Arthritis & Treatment

Arthritis & Treatment

Arthritis is inflammation of one or more of your joints. The main symptoms of arthritis are joint pain and stiffness, which typically worsen with age. The two most common types of arthritis are osteoarthritis and rheumatoid arthritis.

Osteoarthritis is usually caused by normal wear and tear, while rheumatoid arthritis is an autoimmune disorder. Other types of arthritis can be caused by uric acid crystals, infections or even an underlying disease, such as psoriasis or lupus.
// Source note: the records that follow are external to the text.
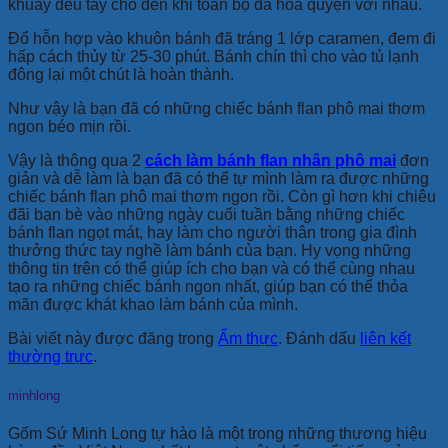
khuấy đều tay cho đến khi toàn bộ đã hòa quyện với nhau.
Đổ hỗn hợp vào khuôn bánh đã tráng 1 lớp caramen, đem đi
hấp cách thủy từ 25-30 phút. Bánh chín thì cho vào tủ lạnh
đông lại một chút là hoàn thành.
Như vậy là bạn đã có những chiếc bánh flan phô mai thơm
ngon béo mịn rồi.
Vậy là thông qua 2
cách làm bánh flan nhân phô mai
đơn
giản và dễ làm là bạn đã có thể tự mình làm ra được những
chiếc bánh flan phô mai thơm ngon rồi. Còn gì hơn khi chiêu
đãi bạn bè vào những ngày cuối tuần bằng những chiếc
bánh flan ngọt mát, hay làm cho người thân trong gia đình
thưởng thức tay nghề làm bánh của bạn. Hy vọng những
thông tin trên có thể giúp ích cho bạn và có thể cùng nhau
tạo ra những chiếc bánh ngon nhất, giúp bạn có thể thỏa
mãn được khát khao làm bánh của mình.
Bài viết này được đăng trong
Ẩm thực
. Đánh dấu
liên kết
thường trực
.
minhlong
Gốm Sứ Minh Long tự hào là một trong những thương hiệu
Treatments vary depending on the type of arthritis. The main goals of arthritis treatments are to improve the quality of life.

Tests

Xray usually is sufficient

  1. Ct scan, ultrasound, MRI(arthrogram) rarely required.
  2. Arthroscopy rarely will be advised by your doctor if you have a cartilaginous lesions.
What you can do

Because appointments can be brief, plan ahead and write a list that includes:

  1. Detailed descriptions of your symptoms
  2. Information about medical problems you've had in the past
  3. Information about the medical problems of your parents or siblings
  4. All the medications and dietary supplements you take
  5. Questions you want to ask the doctor
What to expect from your doctor

Your doctor may ask some of the following questions:

  1. When did your symptoms start?
  2. Does activity make the pain better or worse?
  3. Is the pain in just one joint or many?
  4. Do you have a family history of joint pain

Our Team

Treatment Options

Arthritis treatment focuses on relieving symptoms and improving joint function. You may need to try several different treatments, or combinations of treatments, before you determine what works best for you.

Medication:
  1. Lubricants
  2. Pain killers/ Analgesics:
  3. Counter irritants: Gels, oils for local application.
  4. Disease modifying anti rheumatoid drugs(DMARDS), Biologics for Rheumatoid arthritis treatment.

Therapy:

Physical therapy can be helpful for some types of arthritis. Exercises can improve range of motion and strengthen the muscles surrounding joints. In some cases, splints or braces may be warranted.

Surgery

If conservative measures don't help, your doctor may suggest surgery, such as:

Arthroscopic Debridement Of Joint

Arthroscopy allows surgeon to directly visualize the damaged cartilage area and can be repaired with autologous chondrocyte transplantation.i.e.,takingones own cartilage cells from the undamaged part and transplanting them over the damaged area.

Joint Replacement

This procedure removes your damaged joint and replaces it with an artificial one. Joints most commonly replaced are hips and knees.